|Hollywood during the Great Depression
|Digital History ID 3453|
Hollywood played a valuable psychological role during the Great Depression. It provided reassurance to a demoralized nation. Even at the deepest depths of the Depression, 60 to 80 million Americans attended movies each week.
Movies reflected a despairing public's mood during the Depression's earliest years, as Tommy-gun toting gangsters, haggard prostitutes, and sleazy backroom politicians and lawyers appeared on the screen. Screen comedies released in these years expressed an almost anarchistic disdain for traditional institutions and values. The Marx Brothers spoofed everything from patriotism to universities; W.C. Fields ridiculed families; and Mae West used sexual innuendo to poke fun at the middle class code of sexual propriety.
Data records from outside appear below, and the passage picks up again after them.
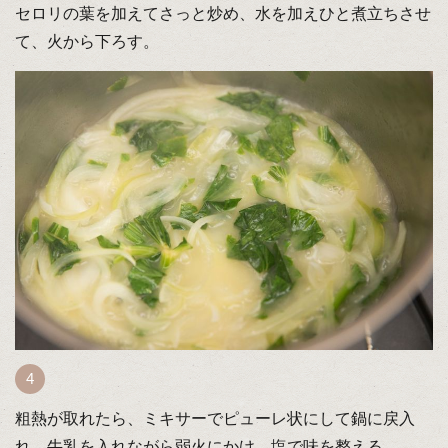
セロリの葉を加えてさっと炒め、水を加えひと煮立ちさせ
て、火から下ろす。
粗熱が取れたら、ミキサーでピューレ状にして鍋に戻入
れ、牛乳を入れながら弱火にかけ、塩で味を整える。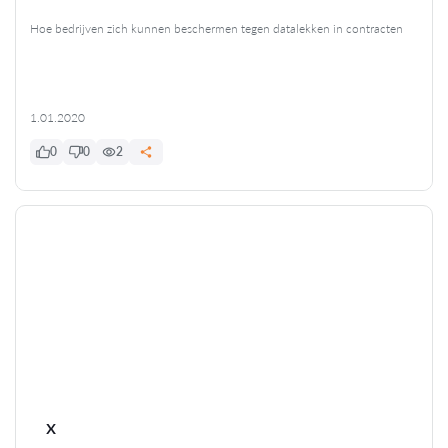
Hoe bedrijven zich kunnen beschermen tegen datalekken in contracten
1.01.2020
0
0
2
x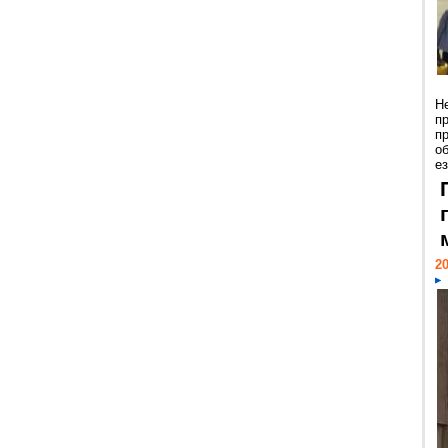
Н
п
п
о
ез
20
A renewed sense of optimism generated by the New Deal combined with industry self-censorship to produce new kinds of films during the Depression's second half. G-men, detectives, western heroes, and other defenders of law and order replaced gangsters. Audiences enjoyed Frank Capra comedies and dramas in which a little man stands up against corruption and restores America to itself. A new comic genre arose--the screwball comedy. This new variety presented a world where rich heiresses wed impoverished young men, keeping alive a vision of America as a classless society.
In the face of economic disaster, the fantasy world of the movies sustained a traditional American faith in individual initiative and in government and upheld a common American identity of transcending social class.